Count how many lines of the data below contain the string "UPSSSC"; the reply should be that number alone.

_ _ _

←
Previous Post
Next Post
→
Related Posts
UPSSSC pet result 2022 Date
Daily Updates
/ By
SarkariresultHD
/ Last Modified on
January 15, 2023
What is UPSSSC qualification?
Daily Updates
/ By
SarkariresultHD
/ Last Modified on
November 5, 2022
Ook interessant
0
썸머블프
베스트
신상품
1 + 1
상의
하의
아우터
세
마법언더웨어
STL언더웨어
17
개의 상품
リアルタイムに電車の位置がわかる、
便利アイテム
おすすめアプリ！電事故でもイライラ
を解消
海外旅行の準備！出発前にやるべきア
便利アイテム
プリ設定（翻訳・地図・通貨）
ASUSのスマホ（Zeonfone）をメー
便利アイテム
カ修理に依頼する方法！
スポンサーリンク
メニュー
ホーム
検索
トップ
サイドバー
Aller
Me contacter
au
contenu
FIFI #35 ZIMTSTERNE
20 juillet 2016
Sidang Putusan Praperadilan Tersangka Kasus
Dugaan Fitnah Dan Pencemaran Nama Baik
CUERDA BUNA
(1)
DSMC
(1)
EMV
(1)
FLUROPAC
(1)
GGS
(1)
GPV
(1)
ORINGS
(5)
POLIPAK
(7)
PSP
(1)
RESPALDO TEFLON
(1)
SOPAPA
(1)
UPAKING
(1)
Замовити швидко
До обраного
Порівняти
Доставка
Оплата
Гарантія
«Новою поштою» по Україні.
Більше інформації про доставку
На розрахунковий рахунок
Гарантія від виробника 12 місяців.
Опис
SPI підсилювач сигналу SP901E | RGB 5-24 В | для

_ _ _

▶ **The completed task**
2